10. Non votando io mi schiero apertamente, altro che nascondimento. Rendo la mia scelta visibile a tutti. Non mi trincero nemmeno dietro la segretezza del voto, e non ho paura di dimostrare con i fatti come la penso.
11. Io a votare non ci vado. Ma guai a chi dice che mi astengo. L’astensione è un’altra cosa. Vuol dire essere presenti, ma non sapere che fare, o pensare che né il no né il sì indichino chiaramente il proprio pensiero. Ma io, ripeto, un’idea ce l’ho e chiara. Compio una scelta oculata, in quanto a strategia e contenuto, pienamente legittimata dalla Costituzione.

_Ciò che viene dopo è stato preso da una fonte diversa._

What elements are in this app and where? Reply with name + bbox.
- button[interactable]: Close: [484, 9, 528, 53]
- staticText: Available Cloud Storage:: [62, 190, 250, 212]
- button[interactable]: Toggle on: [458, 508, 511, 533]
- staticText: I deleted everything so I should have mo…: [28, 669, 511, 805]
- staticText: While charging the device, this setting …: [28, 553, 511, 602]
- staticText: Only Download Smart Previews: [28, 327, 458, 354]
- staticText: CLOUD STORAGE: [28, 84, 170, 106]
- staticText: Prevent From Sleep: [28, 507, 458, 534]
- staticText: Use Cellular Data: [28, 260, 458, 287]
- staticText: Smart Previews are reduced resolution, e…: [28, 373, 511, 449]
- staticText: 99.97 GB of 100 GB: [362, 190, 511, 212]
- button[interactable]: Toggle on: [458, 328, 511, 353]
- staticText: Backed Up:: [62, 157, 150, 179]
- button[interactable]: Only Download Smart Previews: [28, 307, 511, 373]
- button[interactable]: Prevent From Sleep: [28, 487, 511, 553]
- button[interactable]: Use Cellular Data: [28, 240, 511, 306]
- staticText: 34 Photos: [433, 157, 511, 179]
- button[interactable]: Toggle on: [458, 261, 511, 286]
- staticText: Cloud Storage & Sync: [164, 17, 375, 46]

12. Qualcuno pensa che occorre comunque testimoniare il proprio no ai quesiti referendari, e che occorre farlo attivamente, andando al voto? Ma così si fa solamente il gioco del fronte del sì! Suvvia, la realtà non si osserva con i paraocchi: chiunque voglia vedere e capire sa che l’andare alle urne è un regalo a chi vuole fare a pezzi la legge 40 e attentare alla dignità della vita umana. Può non piacere, ma è un dato di fatto.

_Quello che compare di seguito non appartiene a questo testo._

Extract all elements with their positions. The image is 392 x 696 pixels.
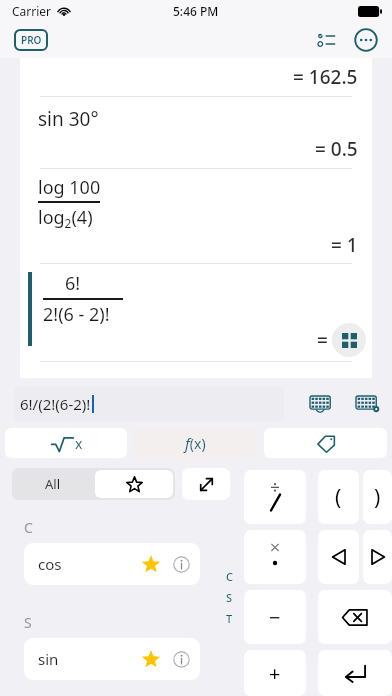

13. Il non voto è anche un no all’utilizzo di una montagna di denaro pubblico - 700 miliardi delle vecchie lire - per il tentativo ideologico di abrogare una legge di buon senso. Ed è un no al rimborso elettorale che i promotori otterrebbero in caso di quorum superato. Se il quorum dovesse essere raggiunto, infatti, indipendentemente dal risultato fra sì e no, al comitato promotore andrebbe un rimborso di un milione di euro.
14. Dicono che non vado a votare perché così mi hanno ordinato i vescovi. Secondo lorsignori, saremmo tutti una massa di imbecilli incapaci di ragionare con la nostra testa e in spasmodica attesa di sapere dal cardinale vicario di Roma come votare, magari anche con chi parlare, dove andare, cosa mangiare, e così via. La realtà è molto più semplice: è che i referendari hanno una paura matta di perdere, e cercano di dare a intendere ai più "semplici" che non votare significa sottomettersi alle direttive (oscurantiste e medievali, s’intende) del "Vaticano" e di chi lo rappresenta. Sbagliano: non votare significa solo metterli nei guai. E la cosa, davvero, non mi dispiace affatto.
Questi sono i tanti motivi per i quali non andrò a votare. Alla fine faremo i conti. Alla fine vedremo quale sarà il risultato di questo appassionante confronto.